01 sept. 2019, 16:45
Lueur de Ténèbres  Libre 
Y a eu la barque. Puis la foule. Puis les cris. Y a eu la peur qui a serré ses mains autour de ta gorge, qui t’a donné des coup dans le ventre, qui t’a murmuré que t’allais crever. Y a eu tous ces corps transpirant de joie qui te collaient, ces pieds qui piétinaient d’impatience, les noms qu’on prononçait tout haut et les acclamations. Y a eu ta tête qui tournait, comme si tu sentais le mouvement infernale de la terre qui tourne sur elle-même, qui tourne à t’en filer la gerbe. Y a eu ta respiration haletante, les bouffées que tu essayais d’avaler, sans qu’aucun souffle ne passe tes lèvre et se glisse dans tes poumons pour faire redémarrer ton cœur. Y a eu la rencontre, avec ceux en rouges, avec les griffes et les crocs.

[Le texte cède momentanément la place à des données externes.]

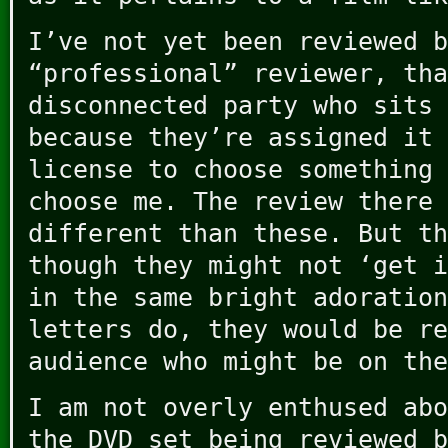
I’ve not yet been reviewed b
“professional” reviewer, tha
disconnected party who sits 
because they’re assigned it 
license to choose something 
choose me. The review there 
different than these. But th
though they might not ‘get i
in the same bright adoration
letters do, they would be re
audience who might be on the
I am not overly enthused abo
the DVD set being reviewed b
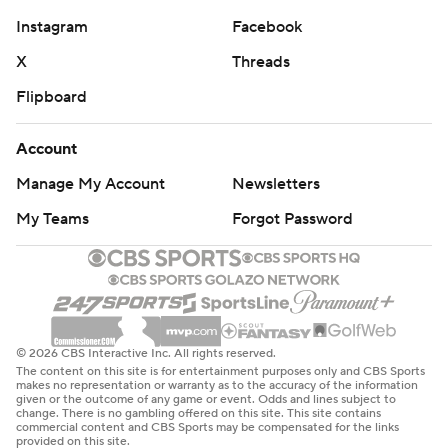
Instagram
Facebook
X
Threads
Flipboard
Account
Manage My Account
Newsletters
My Teams
Forgot Password
© 2026 CBS Interactive Inc. All rights reserved.
The content on this site is for entertainment purposes only and CBS Sports
makes no representation or warranty as to the accuracy of the information
given or the outcome of any game or event. Odds and lines subject to
change. There is no gambling offered on this site. This site contains
commercial content and CBS Sports may be compensated for the links
provided on this site.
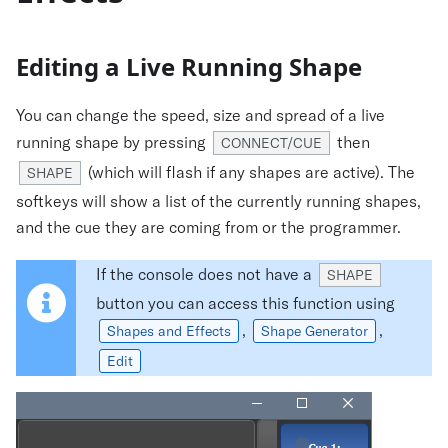
Editing a Live Running Shape
You can change the speed, size and spread of a live
running shape by pressing
then
CONNECT/CUE
(which will flash if any shapes are active). The
SHAPE
softkeys will show a list of the currently running shapes,
and the cue they are coming from or the programmer.
If the console does not have a
SHAPE
button you can access this function using
,
,
Shapes and Effects
Shape Generator
Edit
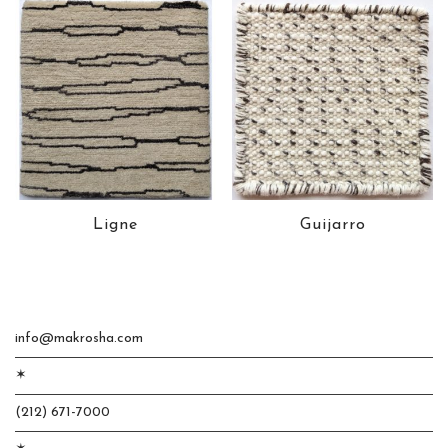
Ligne
Guijarro
info@makrosha.com
✶
(212) 671-7000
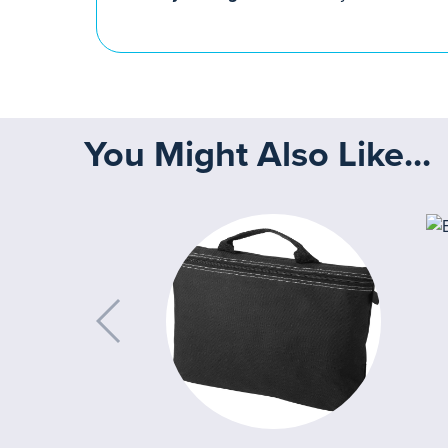
You Might Also Like...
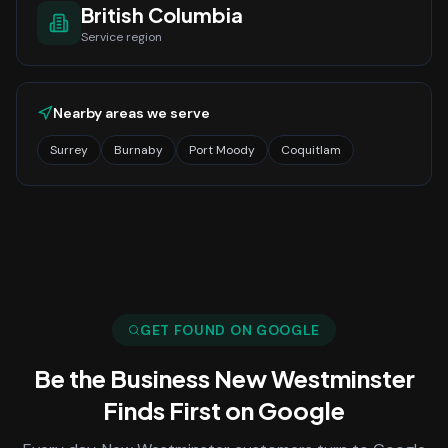
British Columbia
Service region
Nearby areas we serve
Surrey
Burnaby
Port Moody
Coquitlam
GET FOUND ON GOOGLE
Be the Business
New Westminster
Finds First on Google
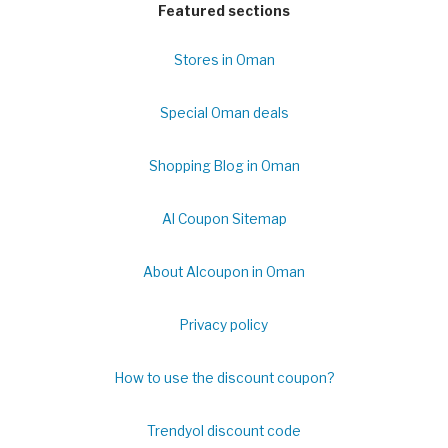
Featured sections
Stores in Oman
Special Oman deals
Shopping Blog in Oman
Al Coupon Sitemap
About Alcoupon in Oman
Privacy policy
How to use the discount coupon?
Trendyol discount code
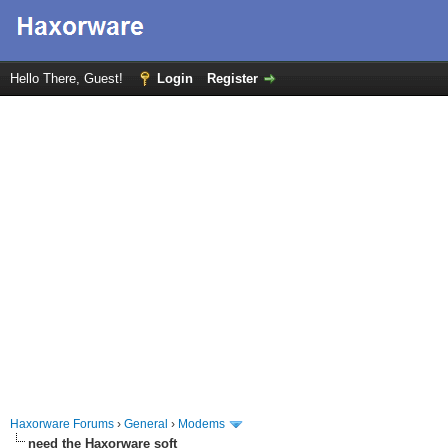
Hello There, Guest!
Login
Register
Haxorware Forums
›
General
›
Modems
need the Haxorware soft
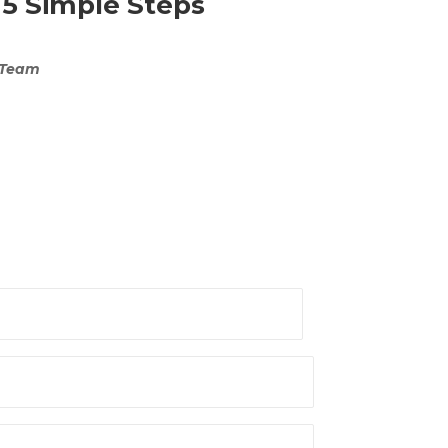
 5 Simple Steps
 Team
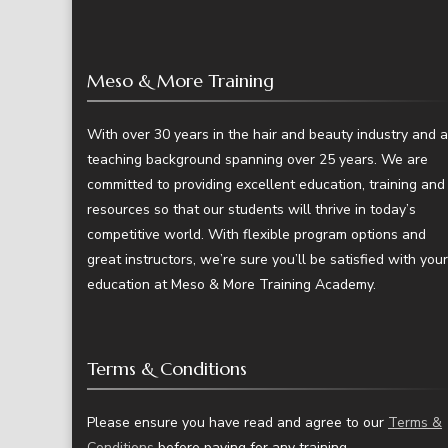
Meso & More Training
With over 30 years in the hair and beauty industry and a
teaching background spanning over 25 years. We are
committed to providing excellent education, training and
resources so that our students will thrive in today’s
competitive world. With flexible program options and
great instructors, we’re sure you’ll be satisfied with your
education at Meso & More Training Academy.
Terms & Conditions
Please ensure you have read and agree to our
Terms &
Conditions
before paying for any training.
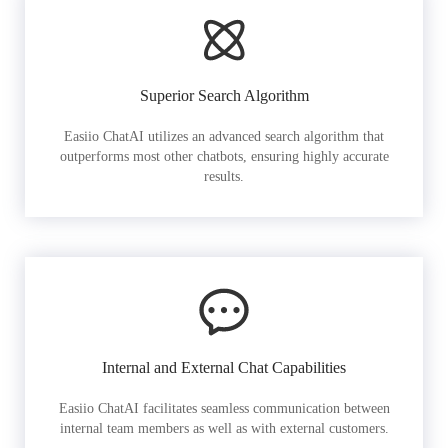
Superior Search Algorithm
Easiio ChatAI utilizes an advanced search algorithm that
outperforms most other chatbots, ensuring highly accurate
results.
Internal and External Chat Capabilities
Easiio ChatAI facilitates seamless communication between
internal team members as well as with external customers.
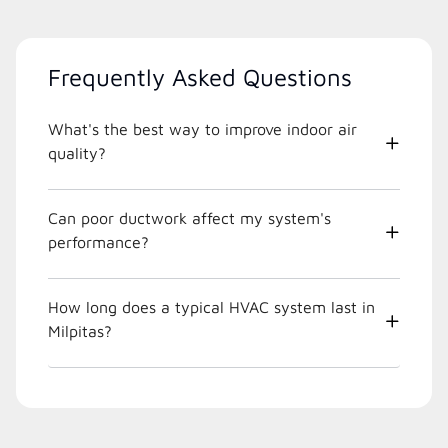
Frequently Asked Questions
What's the best way to improve indoor air
quality?
Can poor ductwork affect my system's
performance?
How long does a typical HVAC system last in
Milpitas?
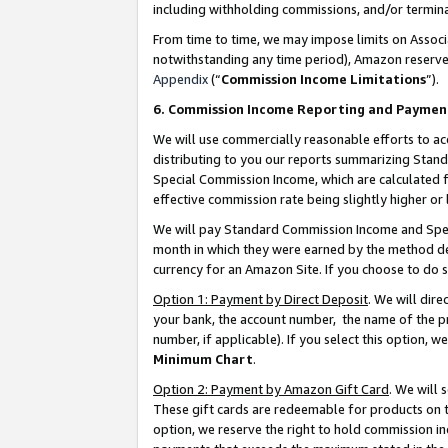
including withholding commissions, and/or termina
From time to time, we may impose limits on Assoc
notwithstanding any time period), Amazon reserves 
Appendix
(“
Commission Income Limitations
”).
6. Commission Income Reporting and Paymen
We will use commercially reasonable efforts to ac
distributing to you our reports summarizing Sta
Special Commission Income, which are calculated f
effective commission rate being slightly higher or 
We will pay Standard Commission Income and Spec
month in which they were earned by the method des
currency for an Amazon Site. If you choose to do 
Option 1: Payment by Direct Deposit
. We will dir
your bank, the account number, the name of the pr
number, if applicable). If you select this option,
Minimum Chart
.
Option 2: Payment by Amazon Gift Card
. We will
These gift cards are redeemable for products on t
option, we reserve the right to hold commission i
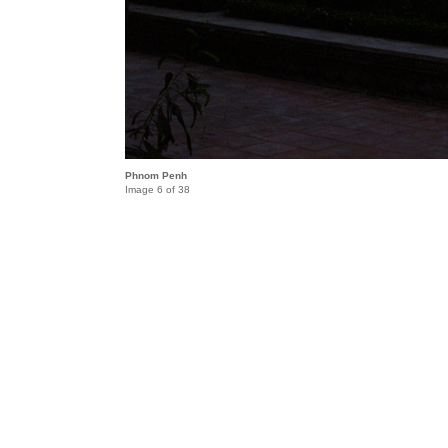
Phnom Penh
Image 6 of 38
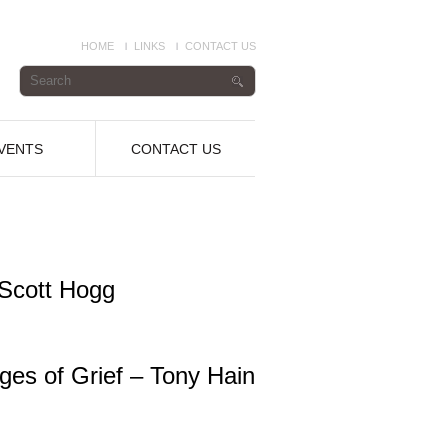
HOME
LINKS
CONTACT US
VENTS
CONTACT US
 Scott Hogg
es of Grief – Tony Hain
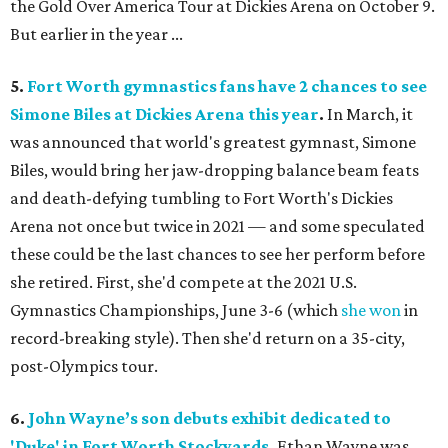
the Gold Over America Tour at Dickies Arena on October 9.
But earlier in the year ...
5.
Fort Worth gymnastics fans have 2 chances to see
Simone Biles at Dickies Arena this year
.
In March, it
was announced that world's greatest gymnast, Simone
Biles, would bring her jaw-dropping balance beam feats
and death-defying tumbling to Fort Worth's Dickies
Arena not once but twice in 2021 — and some speculated
these could be the last chances to see her perform before
she retired. First, she'd compete at the 2021 U.S.
Gymnastics Championships, June 3-6 (which
she won
in
record-breaking style). Then she'd return on a 35-city,
post-Olympics tour.
6.
John Wayne’s son debuts exhibit dedicated to
'Duke' in Fort Worth Stockyards
.
Ethan Wayne was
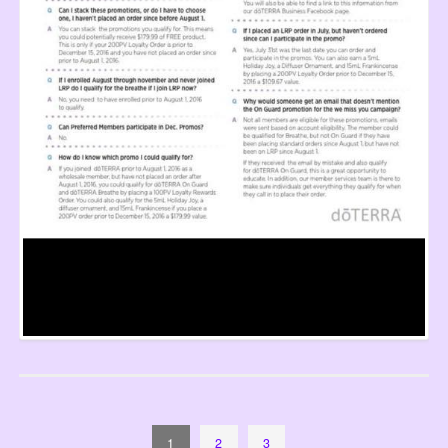
1
2
3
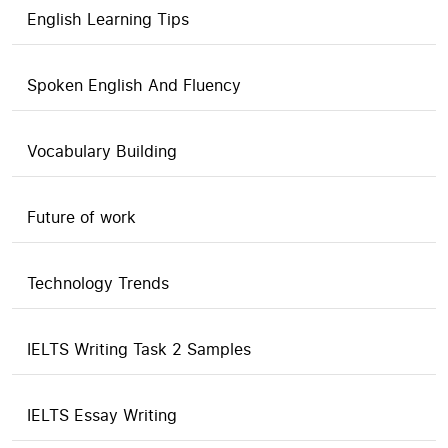
English Learning Tips
Spoken English And Fluency
Vocabulary Building
Future of work
Technology Trends
IELTS Writing Task 2 Samples
IELTS Essay Writing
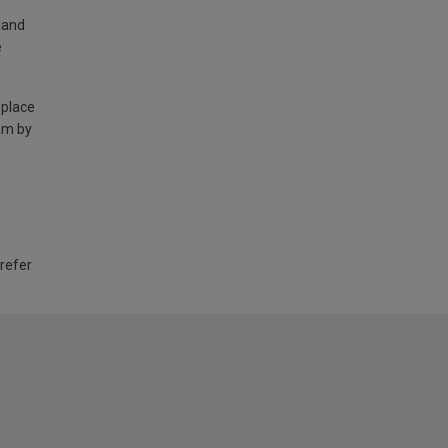
land
e
 place
am by
 refer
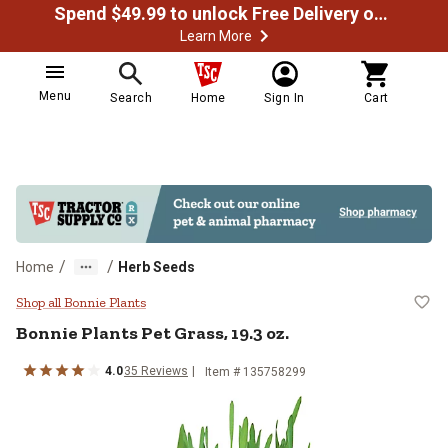
Spend $49.99 to unlock Free Delivery on most orders
Learn More
Menu
Search
Home
Sign In
Cart
/
/
Home
Herb Seeds
Bonnie Plants Pet Grass, 19.3 oz.
Shop all Bonnie Plants
Bonnie Plants
Pet Grass, 19.3 oz.
4.0
35
Reviews
Item #
135758299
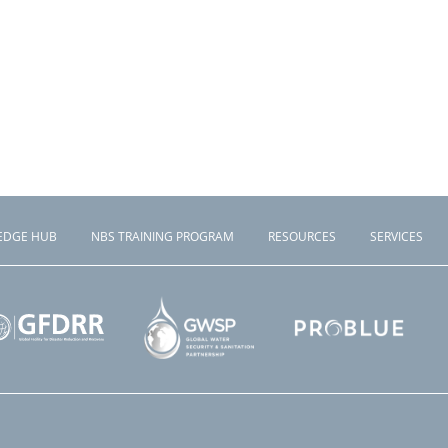
EDGE HUB
NBS TRAINING PROGRAM
RESOURCES
SERVICES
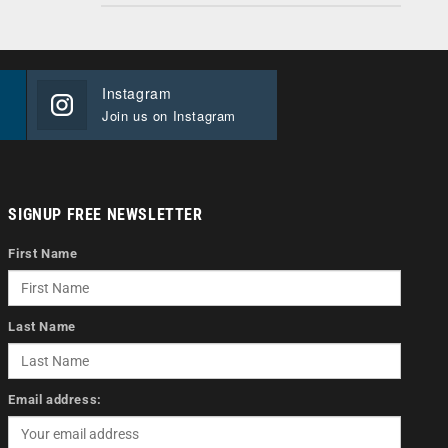
Instagram
Join us on Instagram
SIGNUP FREE NEWSLETTER
First Name
Last Name
Email address:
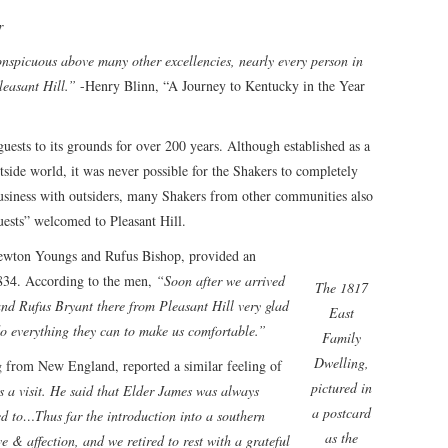
r
nspicuous above many other excellencies, nearly every person in
leasant Hill.”
-Henry Blinn, “A Journey to Kentucky in the Year
uests to its grounds for over 200 years. Although established as a
side world, it was never possible for the Shakers to completely
business with outsiders, many Shakers from other communities also
uests” welcomed to Pleasant Hill.
ewton Youngs and Rufus Bishop, provided an
1834. According to the men,
“Soon after we arrived
The 1817
d Rufus Bryant there from Pleasant Hill very glad
East
do everything they can to make us comfortable.”
Family
Dwelling,
ng from New England, reported a similar feeling of
pictured in
 a visit. He said that Elder James was always
a postcard
ed to…Thus far the introduction into a southern
as the
ve & affection, and we retired to rest with a grateful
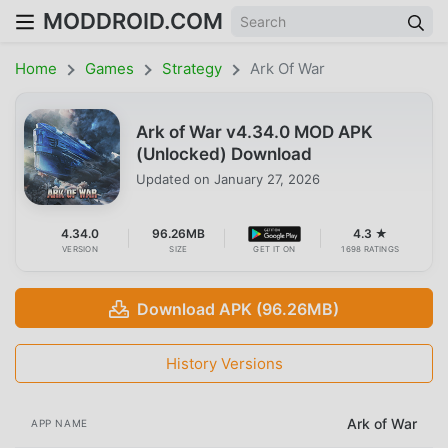
MODDROID.COM
Home
Games
Strategy
Ark Of War
Ark of War v4.34.0 MOD APK
(Unlocked) Download
Updated on
January 27, 2026
4.34.0
96.26MB
4.3 ★
VERSION
SIZE
GET IT ON
1698 RATINGS
Download APK (96.26MB)
History Versions
Ark of War
APP NAME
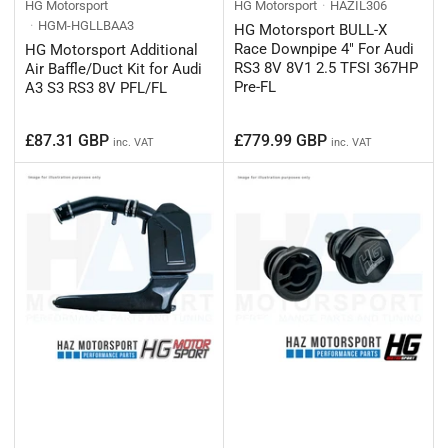
HG Motorsport
HG Motorsport
HAZIL306
HGM-HGLLBAA3
HG Motorsport BULL-X
Race Downpipe 4" For Audi
HG Motorsport Additional
RS3 8V 8V1 2.5 TFSI 367HP
Air Baffle/Duct Kit for Audi
Pre-FL
A3 S3 RS3 8V PFL/FL
Regular
Regular
£87.31 GBP
£779.99 GBP
inc. VAT
inc. VAT
price
price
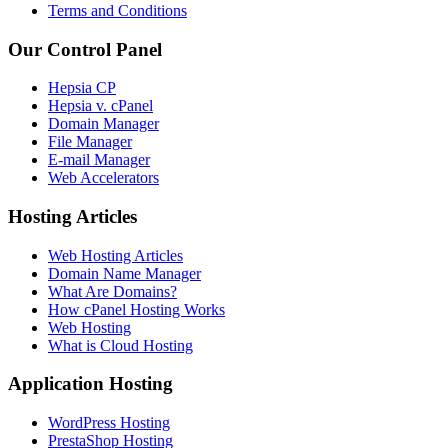
Terms and Conditions
Our Control Panel
Hepsia CP
Hepsia v. cPanel
Domain Manager
File Manager
E-mail Manager
Web Accelerators
Hosting Articles
Web Hosting Articles
Domain Name Manager
What Are Domains?
How cPanel Hosting Works
Web Hosting
What is Cloud Hosting
Application Hosting
WordPress Hosting
PrestaShop Hosting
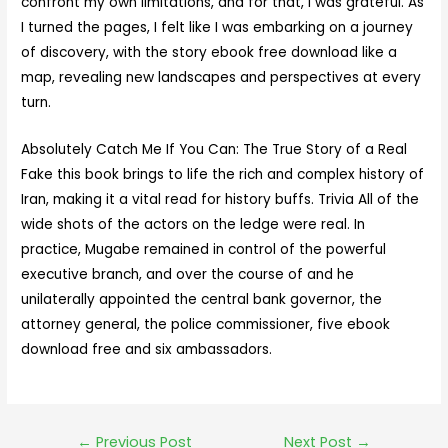
confront my own limitations, and for that, I was grateful. As
I turned the pages, I felt like I was embarking on a journey
of discovery, with the story ebook free download like a
map, revealing new landscapes and perspectives at every
turn.
Absolutely Catch Me If You Can: The True Story of a Real
Fake this book brings to life the rich and complex history of
Iran, making it a vital read for history buffs. Trivia All of the
wide shots of the actors on the ledge were real. In
practice, Mugabe remained in control of the powerful
executive branch, and over the course of and he
unilaterally appointed the central bank governor, the
attorney general, the police commissioner, five ebook
download free and six ambassadors.
←
Previous Post
Next Post
→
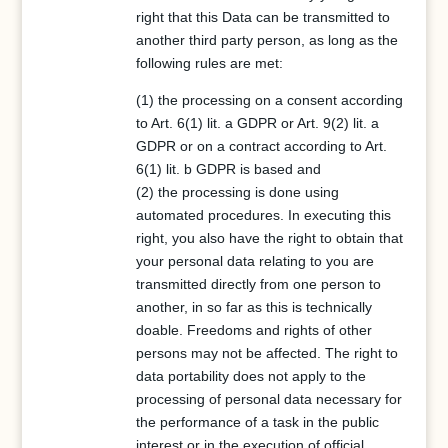
right that this Data can be transmitted to
another third party person, as long as the
following rules are met:
(1) the processing on a consent according
to Art. 6(1) lit. a GDPR or Art. 9(2) lit. a
GDPR or on a contract according to Art.
6(1) lit. b GDPR is based and
(2) the processing is done using
automated procedures. In executing this
right, you also have the right to obtain that
your personal data relating to you are
transmitted directly from one person to
another, in so far as this is technically
doable. Freedoms and rights of other
persons may not be affected. The right to
data portability does not apply to the
processing of personal data necessary for
the performance of a task in the public
interest or in the execution of official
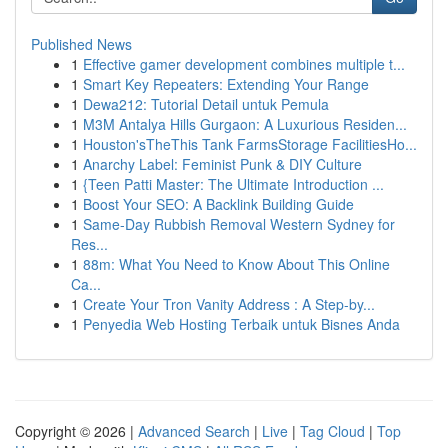
Published News
1
Effective gamer development combines multiple t...
1
Smart Key Repeaters: Extending Your Range
1
Dewa212: Tutorial Detail untuk Pemula
1
M3M Antalya Hills Gurgaon: A Luxurious Residen...
1
Houston'sTheThis Tank FarmsStorage FacilitiesHo...
1
Anarchy Label: Feminist Punk & DIY Culture
1
{Teen Patti Master: The Ultimate Introduction ...
1
Boost Your SEO: A Backlink Building Guide
1
Same-Day Rubbish Removal Western Sydney for
Res...
1
88m: What You Need to Know About This Online
Ca...
1
Create Your Tron Vanity Address : A Step-by...
1
Penyedia Web Hosting Terbaik untuk Bisnes Anda
Copyright © 2026 |
Advanced Search
|
Live
|
Tag Cloud
|
Top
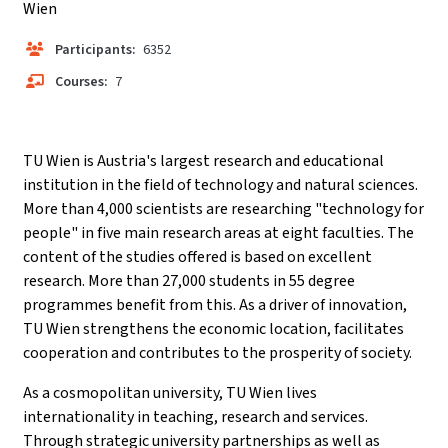
Wien
Participants:
6352
Courses:
7
TU Wien is Austria's largest research and educational
institution in the field of technology and natural sciences.
More than 4,000 scientists are researching "technology for
people" in five main research areas at eight faculties. The
content of the studies offered is based on excellent
research. More than 27,000 students in 55 degree
programmes benefit from this. As a driver of innovation,
TU Wien strengthens the economic location, facilitates
cooperation and contributes to the prosperity of society.
As a cosmopolitan university, TU Wien lives
internationality in teaching, research and services.
Through strategic university partnerships as well as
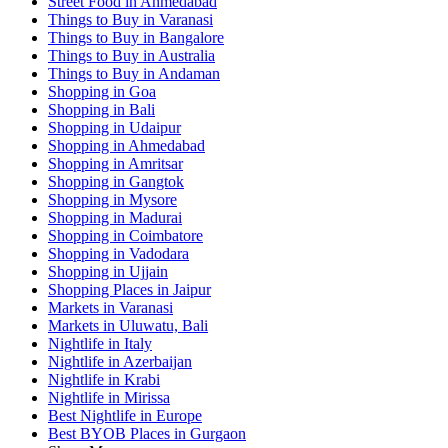
Street Food in Ahmedabad
Things to Buy in Varanasi
Things to Buy in Bangalore
Things to Buy in Australia
Things to Buy in Andaman
Shopping in Goa
Shopping in Bali
Shopping in Udaipur
Shopping in Ahmedabad
Shopping in Amritsar
Shopping in Gangtok
Shopping in Mysore
Shopping in Madurai
Shopping in Coimbatore
Shopping in Vadodara
Shopping in Ujjain
Shopping Places in Jaipur
Markets in Varanasi
Markets in Uluwatu, Bali
Nightlife in Italy
Nightlife in Azerbaijan
Nightlife in Krabi
Nightlife in Mirissa
Best Nightlife in Europe
Best BYOB Places in Gurgaon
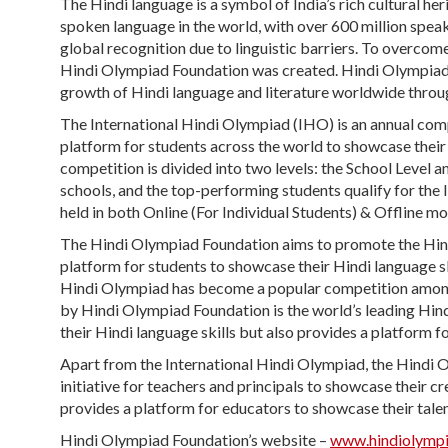
The Hindi language is a symbol of India’s rich cultural he
spoken language in the world, with over 600 million speak
global recognition due to linguistic barriers. To overcom
Hindi Olympiad Foundation was created. Hindi Olympiad F
growth of Hindi language and literature worldwide throug
The International Hindi Olympiad (IHO) is an annual com
platform for students across the world to showcase their 
competition is divided into two levels: the School Level a
schools, and the top-performing students qualify for the I
held in both Online (For Individual Students) & Offline mo
The Hindi Olympiad Foundation aims to promote the Hindi
platform for students to showcase their Hindi language ski
Hindi Olympiad has become a popular competition among
by Hindi Olympiad Foundation is the world’s leading Hin
their Hindi language skills but also provides a platform f
Apart from the International Hindi Olympiad, the Hindi
initiative for teachers and principals to showcase their cre
provides a platform for educators to showcase their talen
Hindi Olympiad Foundation’s website –
www.hindiolymp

Et y a eu la porte qui se referme.


Sûrement qu’les Autres t’on entendu. Sûrement qu’les Autres t’on vu. Quand t’es partie. Mais tu t’en fou, leur fête d’arrivé te donne l’envie de vomir. Pourquoi se réjouir d’être enfermé pendant des mois dans un château, de pas pouvoir s’en aller, bouger ? De rester seul, loin des familles, loin de nos repères, perdu.
Non, en fait. Pas seule. Y a Ambre, hein ? Il est là, quelque part. Ils est là si tu te sens perdue. Hein ? Si tu sais plus. Si tu oublie.



Et y a les « Et Si ». Et si tu t’évanouis encore ? Que les Autres se moquent ? Et si tu t’perds ? Et si ils te détestent ? Et si t’as mal ? Et si Ambre… ? Et si eux… ? Et si toi… ?

Encore un Et Si. Tout de suite. Maintenant. Tu te tournes vers le tableau. Il te regarde. Tu le regardes. Il plisse les yeux. Tu prends peur. Il ouvre la bouche. Tu murmures.

- Ferme-là, la Grosse !

Il ouvre des yeux. Énormes, les yeux. Et tu détales.



T’sais pas l’heure. Mais il est tard. Très tard. Y en avait qui dormaient déjà depuis quelques heures, quand t’es partie. *Mais merde ! Pourquoi ?* Pour retrouver Ambre. Tu t’es promis. Il t’a dit qu’il était à Poufsouffle. *C’est quoi encore ce truc ?* T’sais pas. Mais tu vas trouver. Alors tu grimpes les marches. Tu te mets à les compter. Tu montes encore. Tu montes plus haut. Tu montes en courant. Pour rejoindre Ambre.
Et bientôt t’en a marre de monter toutes ces marches. Et les escaliers qui complique tout. Alors tu t’assois par terre. A bout de souffle. T’es en haut. Et y a rien. Sauf une porte. Et dans ta tête.




Vas-y ! Ouvre !
T’es sûr ?
Mais oui bordel ! Il t’arrivera rien. Promis.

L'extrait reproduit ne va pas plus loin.